◆ Information shown:
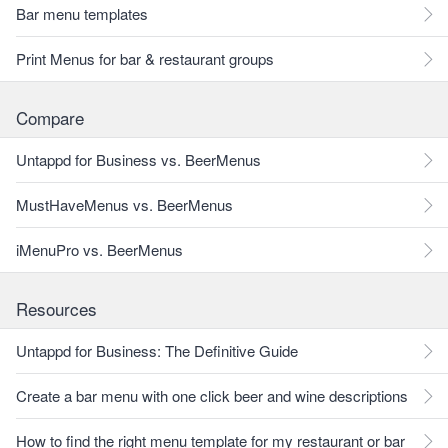
Bar menu templates
Print Menus for bar & restaurant groups
Compare
Untappd for Business vs. BeerMenus
MustHaveMenus vs. BeerMenus
iMenuPro vs. BeerMenus
Resources
Untappd for Business: The Definitive Guide
Create a bar menu with one click beer and wine descriptions
How to find the right menu template for my restaurant or bar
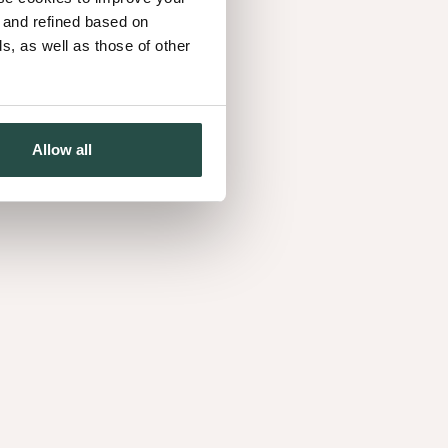
d and refined based on
, as well as those of other
w's generation
ll-managed forests and reclaimed timber,
Allow all
 to protect what truly matters, now and for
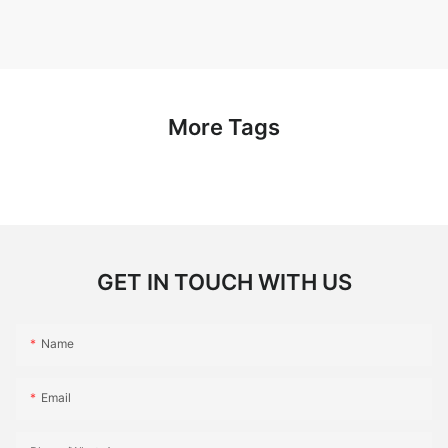
More Tags
GET IN TOUCH WITH US
Name
Email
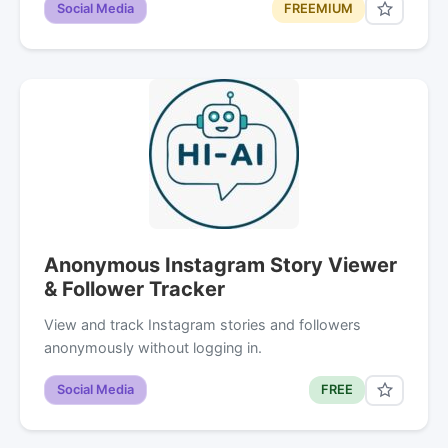
Social Media
FREEMIUM
Anonymous Instagram Story Viewer
& Follower Tracker
View and track Instagram stories and followers
anonymously without logging in.
Social Media
FREE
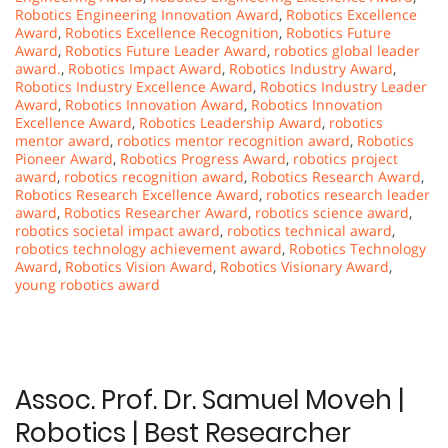
Robotics Engineering Innovation Award
,
Robotics Excellence
Award
,
Robotics Excellence Recognition
,
Robotics Future
Award
,
Robotics Future Leader Award
,
robotics global leader
award.
,
Robotics Impact Award
,
Robotics Industry Award
,
Robotics Industry Excellence Award
,
Robotics Industry Leader
Award
,
Robotics Innovation Award
,
Robotics Innovation
Excellence Award
,
Robotics Leadership Award
,
robotics
mentor award
,
robotics mentor recognition award
,
Robotics
Pioneer Award
,
Robotics Progress Award
,
robotics project
award
,
robotics recognition award
,
Robotics Research Award
,
Robotics Research Excellence Award
,
robotics research leader
award
,
Robotics Researcher Award
,
robotics science award
,
robotics societal impact award
,
robotics technical award
,
robotics technology achievement award
,
Robotics Technology
Award
,
Robotics Vision Award
,
Robotics Visionary Award
,
young robotics award
Assoc. Prof. Dr. Samuel Moveh |
Robotics | Best Researcher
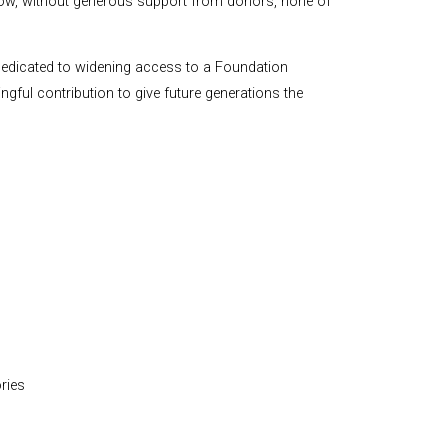
 how, without generous support from donors, none of
dedicated to widening access to a Foundation
gful contribution to give future generations the
ries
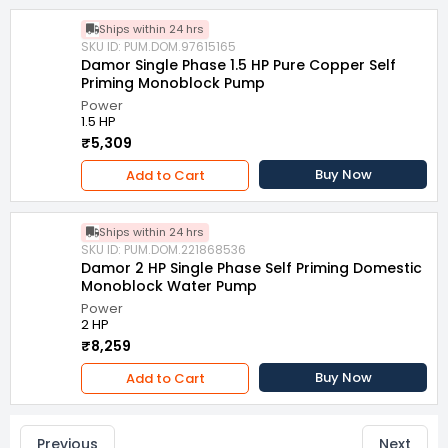
Ships within 24 hrs
SKU ID: PUM.DOM.97615165
Damor Single Phase 1.5 HP Pure Copper Self
Priming Monoblock Pump
Power
1.5 HP
₹5,309
Buy Now
Add to Cart
Ships within 24 hrs
SKU ID: PUM.DOM.221868536
Damor 2 HP Single Phase Self Priming Domestic
Monoblock Water Pump
Power
2 HP
₹8,259
Buy Now
Add to Cart
Previous
Next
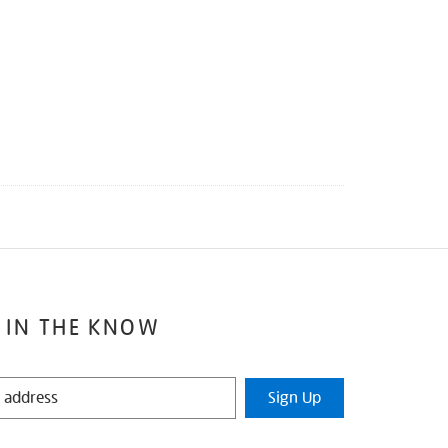
 IN THE KNOW
Sign Up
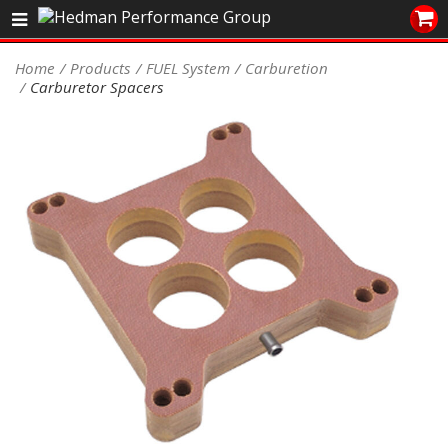
Sales/Tech 562.921.0404
Home
Products
FUEL System
Carburetion
Carburetor Spacers
SEARCH
Signup for Newsletter
DEALER LOCATOR
PRODUCTS
COOLING System
DRIVETRAIN
ELECTRICAL System
ENGINE MOUNTING
ENGINE SWAP Kits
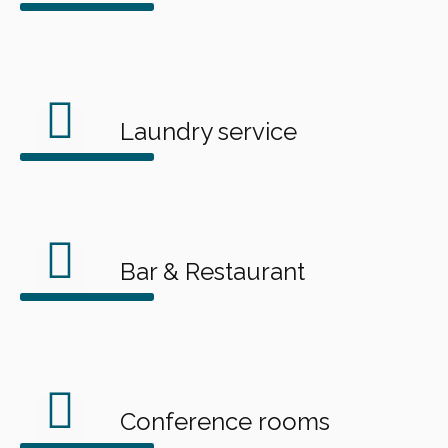
Laundry service
Bar & Restaurant
Conference rooms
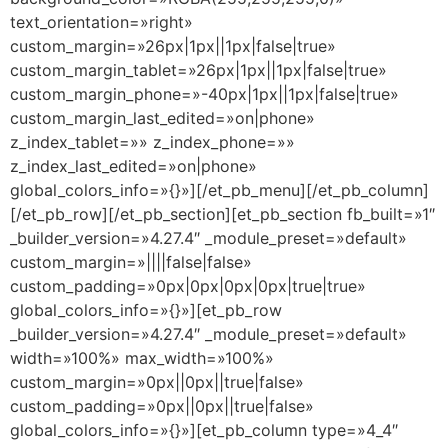
text_orientation=»right»
custom_margin=»26px|1px||1px|false|true»
custom_margin_tablet=»26px|1px||1px|false|true»
custom_margin_phone=»-40px|1px||1px|false|true»
custom_margin_last_edited=»on|phone»
z_index_tablet=»» z_index_phone=»»
z_index_last_edited=»on|phone»
global_colors_info=»{}»][/et_pb_menu][/et_pb_column]
[/et_pb_row][/et_pb_section][et_pb_section fb_built=»1″
_builder_version=»4.27.4″ _module_preset=»default»
custom_margin=»||||false|false»
custom_padding=»0px|0px|0px|0px|true|true»
global_colors_info=»{}»][et_pb_row
_builder_version=»4.27.4″ _module_preset=»default»
width=»100%» max_width=»100%»
custom_margin=»0px||0px||true|false»
custom_padding=»0px||0px||true|false»
global_colors_info=»{}»][et_pb_column type=»4_4″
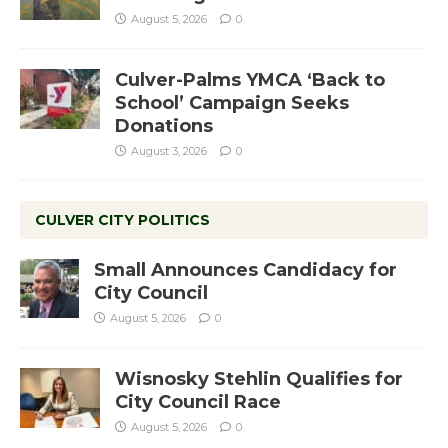
August 5, 2026
0
Culver-Palms YMCA ‘Back to
School’ Campaign Seeks
Donations
August 3, 2026
0
CULVER CITY POLITICS
Small Announces Candidacy for
City Council
August 5, 2026
0
Wisnosky Stehlin Qualifies for
City Council Race
August 5, 2026
0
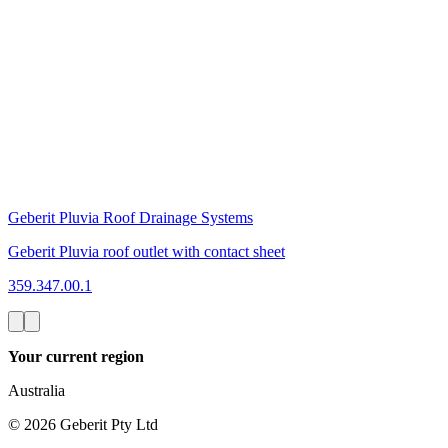
Geberit Pluvia Roof Drainage Systems
Geberit Pluvia roof outlet with contact sheet
359.347.00.1
Your current region
Australia
©
2026
Geberit Pty Ltd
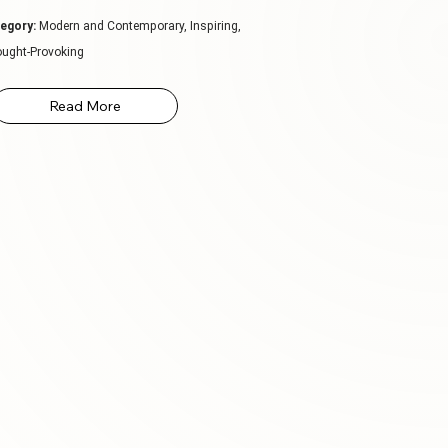
egory:
Modern and Contemporary, Inspiring,
ught-Provoking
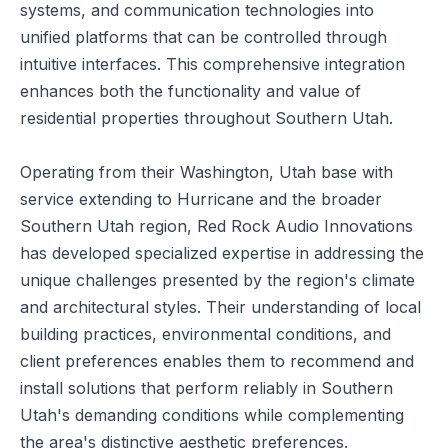
systems, and communication technologies into
unified platforms that can be controlled through
intuitive interfaces. This comprehensive integration
enhances both the functionality and value of
residential properties throughout Southern Utah.
Operating from their Washington, Utah base with
service extending to Hurricane and the broader
Southern Utah region, Red Rock Audio Innovations
has developed specialized expertise in addressing the
unique challenges presented by the region's climate
and architectural styles. Their understanding of local
building practices, environmental conditions, and
client preferences enables them to recommend and
install solutions that perform reliably in Southern
Utah's demanding conditions while complementing
the area's distinctive aesthetic preferences.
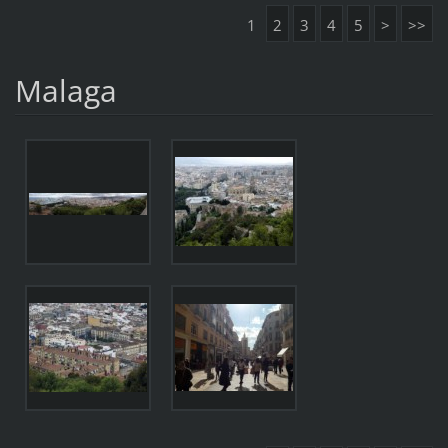
1
2
3
4
5
>
>>
Malaga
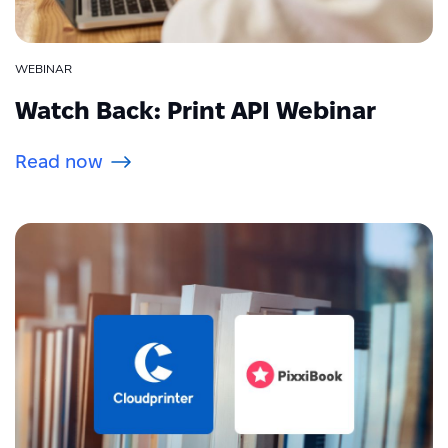
WEBINAR
Watch Back: Print API Webinar
Read now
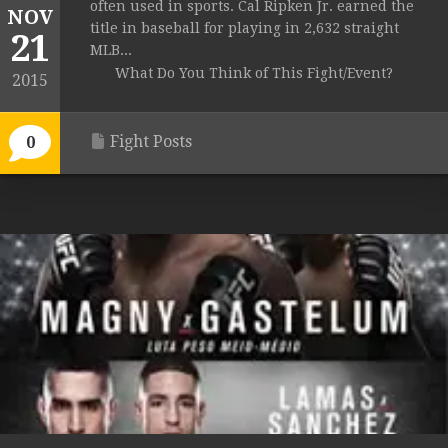
often used in sports. Cal Ripken Jr. earned the
NOV
title in baseball for playing in 2,632 straight
21
MLB...
What Do You Think of This Fight/Event?
2015
Fight Posts
0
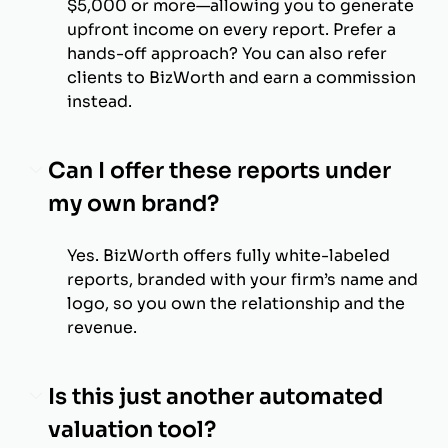
$5,000 or more—allowing you to generate
upfront income on every report. Prefer a
hands-off approach? You can also refer
clients to BizWorth and earn a commission
instead.
Can I offer these reports under
my own brand?
Yes. BizWorth offers fully white-labeled
reports, branded with your firm’s name and
logo, so you own the relationship and the
revenue.
Is this just another automated
valuation tool?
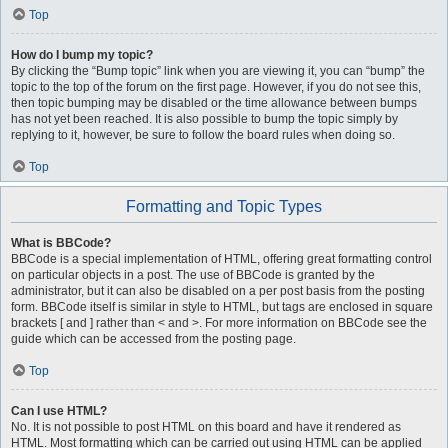
Top
How do I bump my topic?
By clicking the “Bump topic” link when you are viewing it, you can “bump” the
topic to the top of the forum on the first page. However, if you do not see this,
then topic bumping may be disabled or the time allowance between bumps
has not yet been reached. It is also possible to bump the topic simply by
replying to it, however, be sure to follow the board rules when doing so.
Top
Formatting and Topic Types
What is BBCode?
BBCode is a special implementation of HTML, offering great formatting control
on particular objects in a post. The use of BBCode is granted by the
administrator, but it can also be disabled on a per post basis from the posting
form. BBCode itself is similar in style to HTML, but tags are enclosed in square
brackets [ and ] rather than < and >. For more information on BBCode see the
guide which can be accessed from the posting page.
Top
Can I use HTML?
No. It is not possible to post HTML on this board and have it rendered as
HTML. Most formatting which can be carried out using HTML can be applied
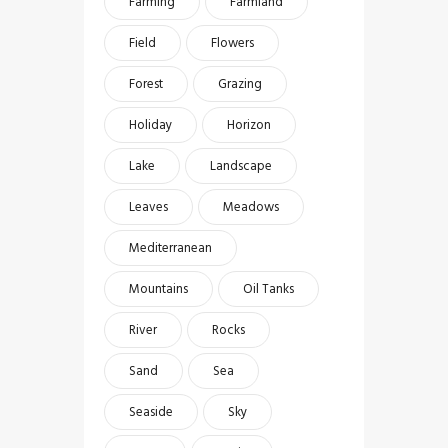
Farming
Farmland
Field
Flowers
Forest
Grazing
Holiday
Horizon
Lake
Landscape
Leaves
Meadows
Mediterranean
Mountains
Oil Tanks
River
Rocks
Sand
Sea
Seaside
Sky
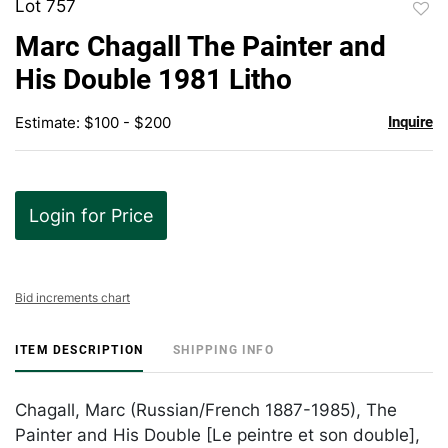
Lot 757
to
Marc Chagall The Painter and
favor
His Double 1981 Litho
Estimate: $100 - $200
Inquire
Login for Price
Bid increments chart
ITEM DESCRIPTION
SHIPPING INFO
Chagall, Marc (Russian/French 1887-1985), The
Painter and His Double [Le peintre et son double],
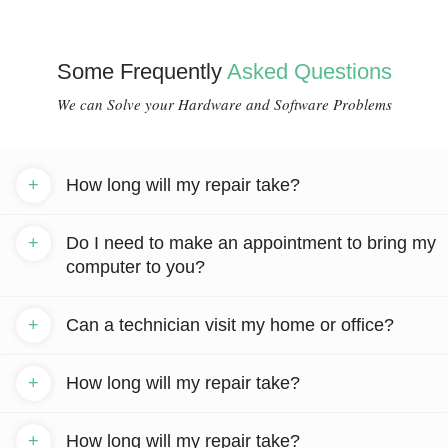
Some Frequently
Asked Questions
We can Solve your Hardware and Software Problems
+
How long will my repair take?
+
Do I need to make an appointment to bring my
computer to you?
+
Can a technician visit my home or office?
+
How long will my repair take?
+
How long will my repair take?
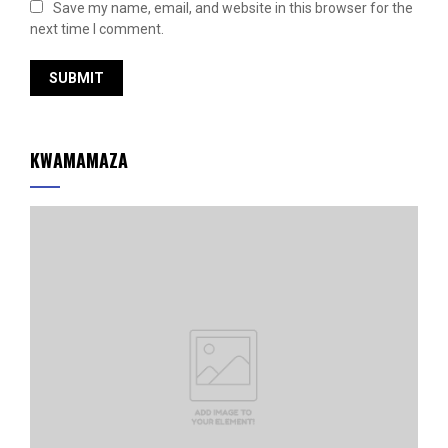
Save my name, email, and website in this browser for the
next time I comment.
KWAMAMAZA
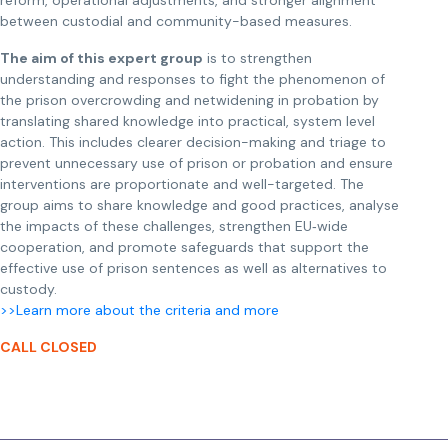
reform, operational adjustments, and stronger alignment
between custodial and community-based measures.
The aim of this expert group
is to strengthen
understanding and responses to fight the phenomenon of
the prison overcrowding and netwidening in probation by
translating shared knowledge into practical, system level
action. This includes clearer decision-making and triage to
prevent unnecessary use of prison or probation and ensure
interventions are proportionate and well-targeted. The
group aims to share knowledge and good practices, analyse
the impacts of these challenges, strengthen EU‑wide
cooperation, and promote safeguards that support the
effective use of prison sentences as well as alternatives to
custody.
>>Learn more about the criteria and more
CALL CLOSED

◆ Exercise brief: Exclude the pictures, then retype every record exactly.

◆ Response for this exercise:
Bar menu templates
Print Menus for bar & restaurant groups
Compare
Untappd for Business vs. BeerMenus
MustHaveMenus vs. BeerMenus
iMenuPro vs. BeerMenus
Resources
Untappd for Business: The Definitive Guide
Create a bar menu with one click beer and wine descriptions
How to find the right menu template for my restaurant or bar
d and refined based on
, as well as those of other
w's generation
ll-managed forests and reclaimed timber,
Allow all
 to protect what truly matters, now and for
More Tags
GET IN TOUCH WITH US
Name
Email
Social Media
FREEMIUM
Anonymous Instagram Story Viewer
& Follower Tracker
View and track Instagram stories and followers
anonymously without logging in.
Social Media
FREE
Robotics Engineering Innovation Award
,
Robotics Excellence
Award
,
Robotics Excellence Recognition
,
Robotics Future
Award
,
Robotics Future Leader Award
,
robotics global leader
award.
,
Robotics Impact Award
,
Robotics Industry Award
,
Robotics Industry Excellence Award
,
Robotics Industry Leader
Award
,
Robotics Innovation Award
,
Robotics Innovation
Excellence Award
,
Robotics Leadership Award
,
robotics
mentor award
,
robotics mentor recognition award
,
Robotics
Pioneer Award
,
Robotics Progress Award
,
robotics project
award
,
robotics recognition award
,
Robotics Research Award
,
Robotics Research Excellence Award
,
robotics research leader
award
,
Robotics Researcher Award
,
robotics science award
,
robotics societal impact award
,
robotics technical award
,
robotics technology achievement award
,
Robotics Technology
Award
,
Robotics Vision Award
,
Robotics Visionary Award
,
young robotics award
Assoc. Prof. Dr. Samuel Moveh |
Robotics | Best Researcher
 how, without generous support from donors, none of
dedicated to widening access to a Foundation
gful contribution to give future generations the
ries
Ships within 24 hrs
SKU ID: PUM.DOM.97615165
Damor Single Phase 1.5 HP Pure Copper Self
Priming Monoblock Pump
Power
1.5 HP
₹5,309
Buy Now
Add to Cart
Ships within 24 hrs
SKU ID: PUM.DOM.221868536
Damor 2 HP Single Phase Self Priming Domestic
Monoblock Water Pump
Power
2 HP
₹8,259
Buy Now
Add to Cart
Previous
Next
 IN THE KNOW
Sign Up
Sales/Tech 562.921.0404
Home
Products
FUEL System
Carburetion
Carburetor Spacers
SEARCH
Signup for Newsletter
DEALER LOCATOR
PRODUCTS
COOLING System
DRIVETRAIN
ELECTRICAL System
ENGINE MOUNTING
ENGINE SWAP Kits
Laundry service
Bar & Restaurant
Conference rooms
text_orientation=»right»
custom_margin=»26px|1px||1px|false|true»
custom_margin_tablet=»26px|1px||1px|false|true»
custom_margin_phone=»-40px|1px||1px|false|true»
custom_margin_last_edited=»on|phone»
z_index_tablet=»» z_index_phone=»»
z_index_last_edited=»on|phone»
global_colors_info=»{}»][/et_pb_menu][/et_pb_column]
[/et_pb_row][/et_pb_section][et_pb_section fb_built=»1″
_builder_version=»4.27.4″ _module_preset=»default»
custom_margin=»||||false|false»
custom_padding=»0px|0px|0px|0px|true|true»
global_colors_info=»{}»][et_pb_row
_builder_version=»4.27.4″ _module_preset=»default»
width=»100%» max_width=»100%»
custom_margin=»0px||0px||true|false»
custom_padding=»0px||0px||true|false»
global_colors_info=»{}»][et_pb_column type=»4_4″
August 5, 2026
0
Culver-Palms YMCA ‘Back to
School’ Campaign Seeks
Donations
August 3, 2026
0
CULVER CITY POLITICS
Small Announces Candidacy for
City Council
August 5, 2026
0
Wisnosky Stehlin Qualifies for
City Council Race
August 5, 2026
0
Geberit Pluvia Roof Drainage Systems
Geberit Pluvia roof outlet with contact sheet
359.347.00.1
Your current region
Australia
©
2026
Geberit Pty Ltd
egory:
Modern and Contemporary, Inspiring,
ught-Provoking
systems, and communication technologies into
unified platforms that can be controlled through
intuitive interfaces. This comprehensive integration
enhances both the functionality and value of
residential properties throughout Southern Utah.
Operating from their Washington, Utah base with
service extending to Hurricane and the broader
Southern Utah region, Red Rock Audio Innovations
has developed specialized expertise in addressing the
unique challenges presented by the region's climate
and architectural styles. Their understanding of local
building practices, environmental conditions, and
client preferences enables them to recommend and
install solutions that perform reliably in Southern
Utah's demanding conditions while complementing
the area's distinctive aesthetic preferences.
1
2
3
4
5
>
>>
Malaga
WEBINAR
Watch Back: Print API Webinar
Read now
often used in sports. Cal Ripken Jr. earned the
NOV
title in baseball for playing in 2,632 straight
21
MLB...
What Do You Think of This Fight/Event?
2015
Fight Posts
0
$5,000 or more—allowing you to generate
upfront income on every report. Prefer a
hands-off approach? You can also refer
clients to BizWorth and earn a commission
instead.
Can I offer these reports under
my own brand?
Yes. BizWorth offers fully white-labeled
reports, branded with your firm’s name and
logo, so you own the relationship and the
revenue.
Is this just another automated
valuation tool?
Top
How do I bump my topic?
By clicking the “Bump topic” link when you are viewing it, you can “bump” the
topic to the top of the forum on the first page. However, if you do not see this,
then topic bumping may be disabled or the time allowance between bumps
has not yet been reached. It is also possible to bump the topic simply by
replying to it, however, be sure to follow the board rules when doing so.
Top
Formatting and Topic Types
What is BBCode?
BBCode is a special implementation of HTML, offering great formatting control
on particular objects in a post. The use of BBCode is granted by the
administrator, but it can also be disabled on a per post basis from the posting
form. BBCode itself is similar in style to HTML, but tags are enclosed in square
brackets [ and ] rather than < and >. For more information on BBCode see the
guide which can be accessed from the posting page.
Top
Can I use HTML?
No. It is not possible to post HTML on this board and have it rendered as
HTML. Most formatting which can be carried out using HTML can be applied
Farming
Farmland
Field
Flowers
Forest
Grazing
Holiday
Horizon
Lake
Landscape
Leaves
Meadows
Mediterranean
Mountains
Oil Tanks
River
Rocks
Sand
Sea
Seaside
Sky
Lot 757
to
Marc Chagall The Painter and
favor
His Double 1981 Litho
Estimate: $100 - $200
Inquire
Login for Price
Bid increments chart
ITEM DESCRIPTION
SHIPPING INFO
Chagall, Marc (Russian/French 1887-1985), The
Painter and His Double [Le peintre et son double],
Some Frequently
Asked Questions
We can Solve your Hardware and Software Problems
+
How long will my repair take?
+
Do I need to make an appointment to bring my
computer to you?
+
Can a technician visit my home or office?
+
How long will my repair take?
+
How long will my repair take?
Save my name, email, and website in this browser for the
next time I comment.
KWAMAMAZA
reform, operational adjustments, and stronger alignment
between custodial and community-based measures.
The aim of this expert group
is to strengthen
understanding and responses to fight the phenomenon of
the prison overcrowding and netwidening in probation by
translating shared knowledge into practical, system level
action. This includes clearer decision-making and triage to
prevent unnecessary use of prison or probation and ensure
interventions are proportionate and well-targeted. The
group aims to share knowledge and good practices, analyse
the impacts of these challenges, strengthen EU‑wide
cooperation, and promote safeguards that support the
effective use of prison sentences as well as alternatives to
custody.
>>Learn more about the criteria and more
CALL CLOSED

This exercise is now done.